= Work item =
Using the listing below, copy exactly the lines from the one containing "- The archive" to the one containing "- JSON-file with structures equations.", both lines included, and no others.

= Dataset =
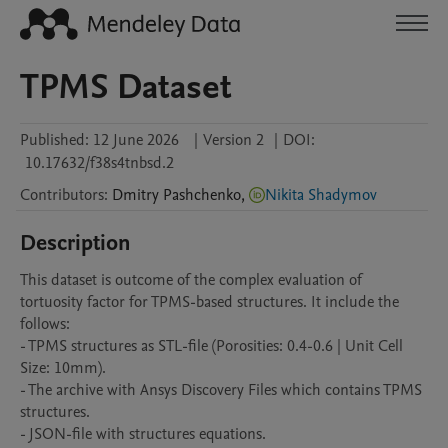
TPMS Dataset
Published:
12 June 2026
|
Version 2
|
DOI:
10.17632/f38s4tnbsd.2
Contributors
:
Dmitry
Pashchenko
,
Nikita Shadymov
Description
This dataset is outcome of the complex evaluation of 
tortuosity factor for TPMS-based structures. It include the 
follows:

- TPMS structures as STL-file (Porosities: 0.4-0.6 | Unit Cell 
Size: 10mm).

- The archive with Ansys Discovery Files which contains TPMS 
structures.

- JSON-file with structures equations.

---

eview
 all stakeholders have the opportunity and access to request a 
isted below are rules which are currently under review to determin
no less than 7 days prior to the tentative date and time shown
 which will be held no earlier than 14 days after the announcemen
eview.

---

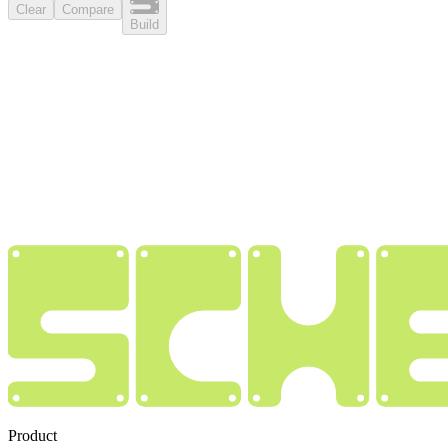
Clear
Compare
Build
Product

= Worked solution =
- The archive with Ansys Discovery Files which contains TPMS 
structures.

- JSON-file with structures equations.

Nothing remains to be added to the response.